Since most meltblowing thermoplastics are dialectics, it has been found
possible to apply a persistent electrostatic charge to meltblown fabrics.
Fabrics so charged are sometimes referred to as electrets, and have been
used principally as gas filters where the charges in the electret are very
effective in capturing small particles suspended in the gas, which
themselves usually carry some electrostatic charge. U.S. Pat. Nos.
4,215,682 and 4,904,174 disclose an apparatus for producing electrets by
hot charging and test data illustrating the filtration capabilities of the
electret. PCT application PCT/US/93/09630 discloses cold charging methods
and apparatus for applying an electrostatic charge to thermoplastic webs
and films.
SUMMARY OF THE INVENTION
The present invention is predicated on a manipulative removably adhered to
a substrate, either of which is made of thermoplastics, nonwoven webs, or
films, by electrostatic attraction therebetween. For purposes of this
invention, the terms webs and films may be used interchangeably. While the
invention is described with particular reference to meltblown webs, it
will be appreciated that this is for illustration only. The invention
expressly includes thermoplastic nonwoven webs and films which may be
electrostatically charged. However, in some applications the nonwovens,
particularly meltblown fabrics, are preferred. The invention employs
electrostatically charged thermoplastic nonwoven webs and films and may be
adapted to applications including display boards, paper dolls, sewing
patterns, and the like. In the case of the display board, the substrate
may be a conventional bulletin board which has been covered with a layer
of electrostatically charged web or film, preferably a meltblown web, and
the manipulatives would be articles of display detachably adhered to the
charged web or film under the action of electrostatic attraction. In the
doll application, the substrate would be the doll body made of charged web
or film, and the manipulatives would be paper, web or film, or other
fabric clothing cut-outs electrostatically adhered to the
electrostatically charged body. In the case of the sewing pattern, the
substrate is a conventional fabric (e.g. woven cloth) to be cut, and the
manipulatives are patterns drafted and cut from an electrostatic web or
film and electrostatically adhered to the fabric as it is cut. For
brevity, the terms substrate and manipulative will be used generically. In
many applications, either the manipulative or the substrate may be made of
the nonwoven thermoplastic web or film, preferably a meltblown web.
A variety of configurations are contemplated by the present invention.

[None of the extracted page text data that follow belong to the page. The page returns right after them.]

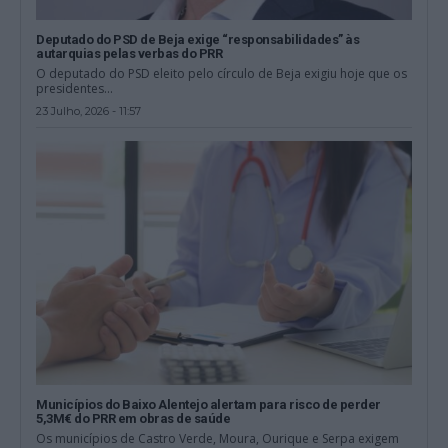
Deputado do PSD de Beja exige “responsabilidades” às
autarquias pelas verbas do PRR
O deputado do PSD eleito pelo círculo de Beja exigiu hoje que os
presidentes...
23 Julho, 2026 - 11:57
Municípios do Baixo Alentejo alertam para risco de perder
5,3M€ do PRR em obras de saúde
Os municípios de Castro Verde, Moura, Ourique e Serpa exigem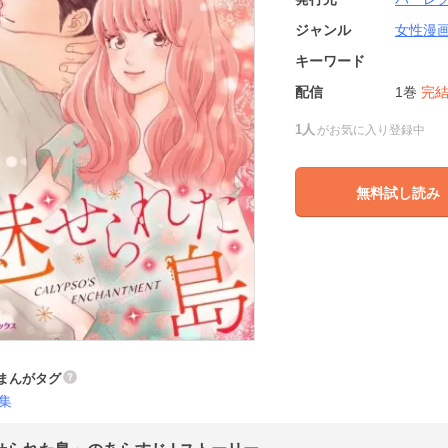
ジャンル
女性漫
キーワード
配信
1巻
完
1人
がお気に入り登録中
無料試し読み
まんがタグ
集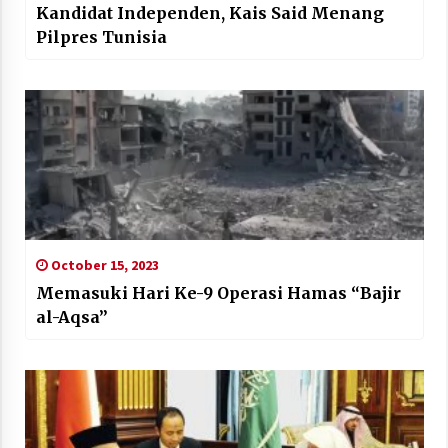
Kandidat Independen, Kais Said Menang
Pilpres Tunisia
October 15, 2023
Memasuki Hari Ke-9 Operasi Hamas “Bajir
al-Aqsa”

These include an electrostatically charged meltblown web or film substrate
and an oppositely charged meltblown web or film manipulative adhered to
the substrate. In this case, the manipulative will cling to the oppositely
charged substrate since it is well known that opposite charges attract. It
has been found that by constructing the manipulative from relatively
light-weight meltblown web, the attraction is sufficient to support the
weight of the manipulative for arbitrary orientation of the substrate,
such as a vertical display board.
Another configuration found efficacious is that of an electrostatically
charged web or film substrate with an uncharged manipulative removably
adhered thereto by mutual electrostatic attraction. This configuration is
useful in creating visual displays wherein a substrate is covered with a
charged electret, and the manipulatives may comprise pieces of paper
and/or fabrics such as cotton or even uncharged meltblown fabric. In this
configuration, the manipulative will cling to the substrate since the
electrostatic field around the charged fabric will naturally polarize the
mobile charges in the manipulative whereby it will cling to the substrate.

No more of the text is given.